Earlier this month, the Payment Card Industry (PCI) Security Standards Council released PCI DSS 3.0, the latest iteration of industry-wide requirements and guidelines for securing cardholder data. Scheduled to take effect on January 1, 2014, PCI DSS 3.0 is a sweeping attempt to “move organizations from mere compliance to more comprehensive security approaches built on shared responsibility,” according to Infosecurity Magazine. So what does that mean for the enterprise?
For one thing, it means a clearer, stronger focus on encryption key management.
Let’s take a look at PCI DSS 3.0 Requirement 3, “Protect stored cardholder data.” The Requirement 3 summary names encryption, truncation, masking, and hashing as “critical components of cardholder data protection” and places strong emphasis on key management: “If an intruder circumvents other security controls and gains access to encrypted data, without the proper cryptographic keys, the data is unreadable and unusable to that person.”

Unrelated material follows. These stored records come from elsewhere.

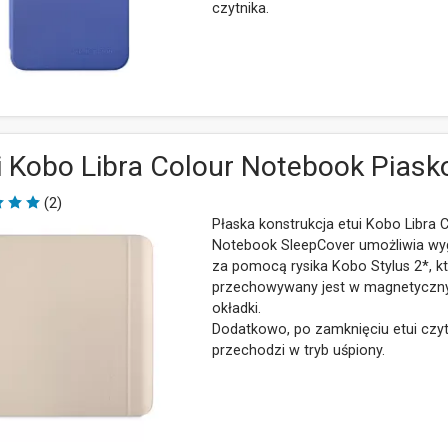
czytnika.
i Kobo Libra Colour Notebook Pias
(2)
Płaska konstrukcja etui Kobo Libra 
Notebook SleepCover umożliwia wy
za pomocą rysika Kobo Stylus 2*, k
przechowywany jest w magnetyczn
okładki.
Dodatkowo, po zamknięciu etui czyt
przechodzi w tryb uśpiony.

And Requirement 3.5, newly clarified, hammers that home by specifying that companies “document and implement procedures to protect [encryption] keys used to secure stored cardholder data against disclosure and misuse.” This is important, the guidelines, note, because anyone with access to the keys can decrypt protected data. The guidelines further specify that keys used to decrypt encryption keys must be protected as strongly as the encryption keys themselves.
To protect keys, Requirement 3.5 stipulates several specific protective actions, among them:
- 3.5.1: “Restrict access to cryptographic keys to the fewest number of custodians necessary”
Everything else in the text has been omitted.